OPINION | OTHERS SAY: The debt of us all

When the covid-19 pandemic eventually recedes, its global costs will become clearer. Paradoxically, that accounting begins with hardships that cannot be calculated: the suffering of so many families, communities, nations.

Those human losses are paramount. Yet they aren’t the pandemic’s only lethal legacies. National governments worldwide—ours in the forefront—have fought the pandemic and its side effects with borrowed money. Much of this new debt will fall not only on today’s children and grandchildren, but also on our descendants not yet born.

Meanwhile, Senate Democrats say they intend to pass a sweeping social, educational and environmental package they price at $3.5 trillion. That’s not to be confused with previous covid-19 relief spending, or a separate and not yet approved outlay on infrastructure.
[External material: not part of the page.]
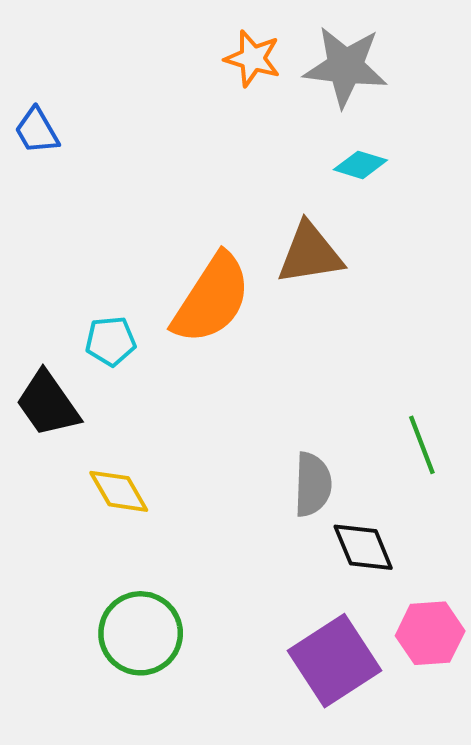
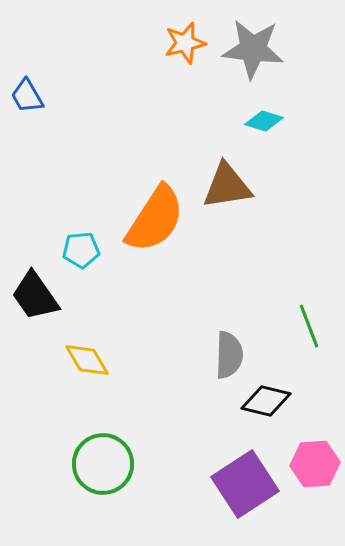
orange star: (253, 58) -> (185, 43), turned -30
black diamond: (363, 547) -> (266, 401), turned -54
Because a trillion of anything is a million millions, the formidable term “deficit of $3 trillion” befuddles many Americans, journalists included. The temptation is to toss one’s fidgety hands in the air and mutter that these debts belong not to us individual Americans but to a faceless federal government.

Ah, problem already. That government is essentially a big checking account with a standing army; it collects and spends tax dollars. As our national debt rises daily toward $29 trillion, the government’s perpetual printing of new dollars threatens to cheapen the currency. In short, we—or our progeny—have to repay every dollar now being lent to Washington by China and other buyers of U.S. bonds.

Which raises a question we hope Illinoisans will direct to their members of Congress: When does necessary spending on pandemic relief mutate into optional spending on the desirable but unaffordable?

We argue that unchecked cycles of spend-borrow-repeat eventually enfeeble any nation. That may not happen while interest rates are as low as today’s. But those rates—the relentless cost to taxpayers of carrying so much debt—now are likelier to rise than to fall.

Thus far in the pandemic, global securities markets happily support all of our borrowing; because of its prosperity, America is a safe haven for investors.

To reiterate arguments you’ve read here before: We write often about debt in part to counteract the popular (and in Illinois, political) tendency to see borrowed money as free manna that somebody else will worry about, someday. The truth is that, whether it’s enforced or nominally forgiven, someone always pays.